Cry Wolf [047-011-4.8]
By: Wilbur Smith
Category: fiction action adventure
Synopsis:
'Run,' he shouted. 'Keep running.' And he turned back to
face the crippled animal as it launched itself from the ledge into the
bed of the river. It was only then that Jake realized that he still
carried a full bottle of Scrubbs Ammonia in his hand. The lion came
bounding swiftly through the shallow stagnant pool towards him. Despite
the wounds, it followed with lithe and sinuous menace. it was so close
that he could see each stiff white whisker in the curled upper lip and
hear the rattle of air in its throat. He let it come on, for to turn
and run was suicide. At the last moment he reared back like a baseball
pitcher and hurled the bottle.
Jake Barton is an American engineer, Gareth Swalles (a stylish
Englishman with a nose for a quick deal. Both have always moved from
one escapade to another. Now, as Mussolini prepares to annihilate the
people of Ethiopia, the two adventurers come up against Vicky
Camberwell, the beautiful but fiery reporter bent on espousing their
cause. Striking a bargain with a beleaguered Ethiopian prince, the
trio dares to run gauntlet guns and a batch of run-down armoured cars
in a final, desperate gamble for freedom..
To Jake Barton, machinery was always feminine with all the female's
fascination, wiles and bitchery.
So when he first saw them standing in a row beneath the spreading dark
green foliage of the mango trees, they became for him the iron
ladies.
There were five of them, standing aloof from the other heaps of
worn-out and redundant equipment that His Majesty's Government was
offering for sale. Although it was June and the cooler season between
the monsoons, yet the heat on this cloudless morning in Dares Salaam
was mounting like a force-fed furnace and Jake went thankfully into the
shade of the mangoes to stand closer to the ladies and begin his
examination.
He glanced around the enclosed yard, and noticed that he seemed to be
the only one interested in the five vehicles.

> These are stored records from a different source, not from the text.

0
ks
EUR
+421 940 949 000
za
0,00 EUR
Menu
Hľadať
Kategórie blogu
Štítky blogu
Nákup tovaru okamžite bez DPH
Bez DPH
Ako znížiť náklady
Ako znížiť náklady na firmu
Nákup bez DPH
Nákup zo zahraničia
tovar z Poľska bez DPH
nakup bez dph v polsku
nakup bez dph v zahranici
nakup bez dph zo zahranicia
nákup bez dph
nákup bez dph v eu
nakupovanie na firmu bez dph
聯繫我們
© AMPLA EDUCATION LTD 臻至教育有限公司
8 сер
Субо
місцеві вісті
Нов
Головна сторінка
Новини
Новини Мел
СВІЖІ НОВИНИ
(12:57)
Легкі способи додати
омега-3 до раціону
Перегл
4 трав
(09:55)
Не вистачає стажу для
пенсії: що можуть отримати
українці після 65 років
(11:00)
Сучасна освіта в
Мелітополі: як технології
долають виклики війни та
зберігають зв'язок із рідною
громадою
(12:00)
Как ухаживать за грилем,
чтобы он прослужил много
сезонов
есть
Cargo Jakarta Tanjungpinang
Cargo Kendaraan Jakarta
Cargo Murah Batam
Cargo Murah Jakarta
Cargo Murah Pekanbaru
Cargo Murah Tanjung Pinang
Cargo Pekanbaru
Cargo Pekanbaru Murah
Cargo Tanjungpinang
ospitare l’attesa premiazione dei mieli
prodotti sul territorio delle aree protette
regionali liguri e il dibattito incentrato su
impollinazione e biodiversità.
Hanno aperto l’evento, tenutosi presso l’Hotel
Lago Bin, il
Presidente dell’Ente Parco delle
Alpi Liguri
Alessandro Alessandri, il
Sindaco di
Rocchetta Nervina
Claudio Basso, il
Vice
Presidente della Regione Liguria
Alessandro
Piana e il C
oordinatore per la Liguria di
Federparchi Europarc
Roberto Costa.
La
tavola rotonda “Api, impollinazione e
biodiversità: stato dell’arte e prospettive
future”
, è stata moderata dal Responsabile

The motley crowd of potential buyers was picking over the heaps of
broken shovels and Picks, the rows of battered wheelbarrows and the
other mounds of unidentifiable rubbish.
He turned his attention back to the ladies, as he slipped off the light
tropical moleskin jacket he wore and hung it on the branch of a mango
tree.
The ladies were aristocrats fallen on hard times, their hard but rakish
lines were dulled by the faded and scratched paintwork and the
cancerous blotches of rust that showed through. The foxy-faced fruit
bats that hung inverted in the mango branches above them had splattered
them with their dung, and oil and grease had oozed from their elderly
joints and caked with dust in unsightly black streaks and blobs.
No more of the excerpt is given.